"""

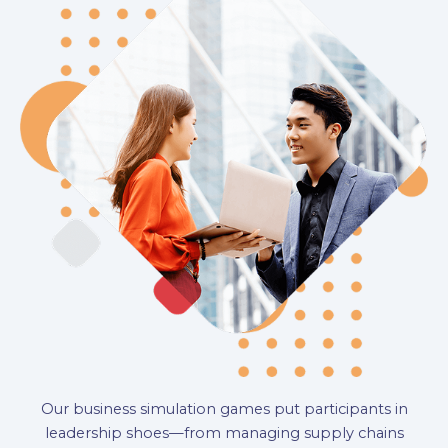
Our business simulation games put participants in
leadership shoes—from managing supply chains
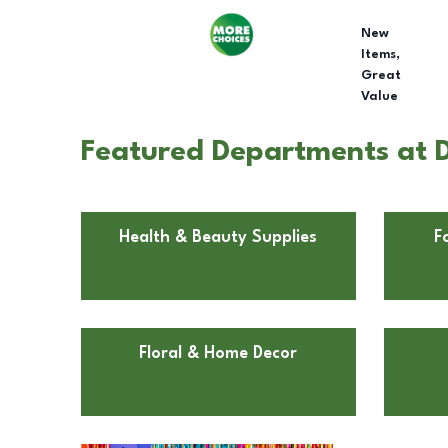
New
Items,
Great
Value
Featured Departments at D
Health & Beauty Supplies
F
Floral & Home Decor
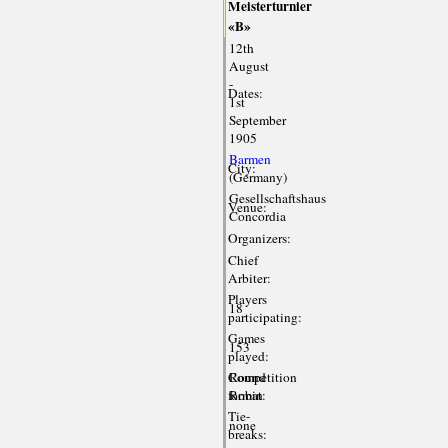
Meisterturnier
«B»
12th
August
-
Dates:
1st
September
1905
Barmen
City:
(Germany)
Gesellschaftshaus
Venue:
Concordia
Organizers:
Chief
Arbiter:
Players
18
participating:
Games
153
played:
Competition
Round
format:
Robin
Tie-
none
breaks:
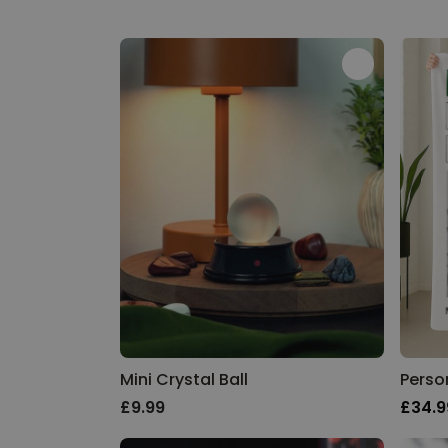
Mini Crystal Ball
£9.99
£34.9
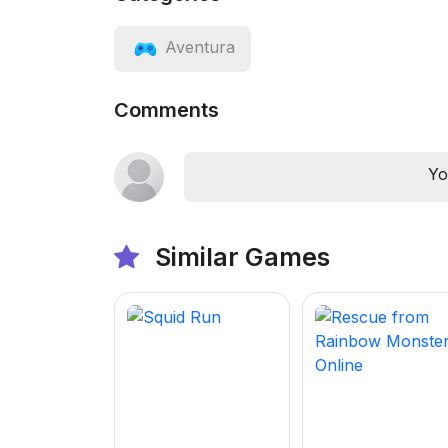
Aventura
Comments
Yo
Similar Games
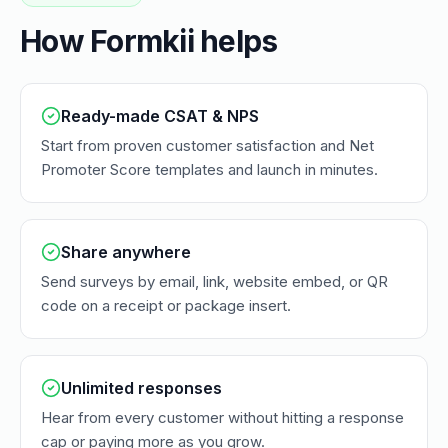
How Formkii helps
Ready-made CSAT & NPS
Start from proven customer satisfaction and Net
Promoter Score templates and launch in minutes.
Share anywhere
Send surveys by email, link, website embed, or QR
code on a receipt or package insert.
Unlimited responses
Hear from every customer without hitting a response
cap or paying more as you grow.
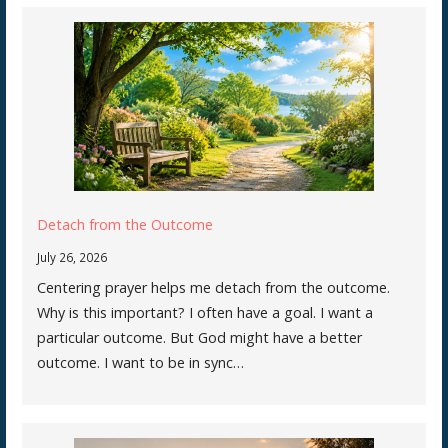
Detach from the Outcome
July 26, 2026
Centering prayer helps me detach from the outcome.
Why is this important? I often have a goal. I want a
particular outcome. But God might have a better
outcome. I want to be in sync…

"""

A faithful copy is needed: reproduce all of the data above, leaving the pictures out.

- Task output
Our business simulation games put participants in
leadership shoes—from managing supply chains
New
Items,
Great
Value
Featured Departments at D
Health & Beauty Supplies
F
Floral & Home Decor
Meisterturnier
«B»
12th
August
-
Dates:
1st
September
1905
Barmen
City:
(Germany)
Gesellschaftshaus
Venue:
Concordia
Organizers:
Chief
Arbiter:
Players
18
participating:
Games
153
played:
Competition
Round
format:
Robin
Tie-
none
breaks:
Mini Crystal Ball
£9.99
£34.9
Aventura
Comments
Yo
Similar Games
How Formkii helps
Ready-made CSAT & NPS
Start from proven customer satisfaction and Net
Promoter Score templates and launch in minutes.
Share anywhere
Send surveys by email, link, website embed, or QR
code on a receipt or package insert.
Unlimited responses
Hear from every customer without hitting a response
cap or paying more as you grow.
Detach from the Outcome
July 26, 2026
Centering prayer helps me detach from the outcome.
Why is this important? I often have a goal. I want a
particular outcome. But God might have a better
outcome. I want to be in sync…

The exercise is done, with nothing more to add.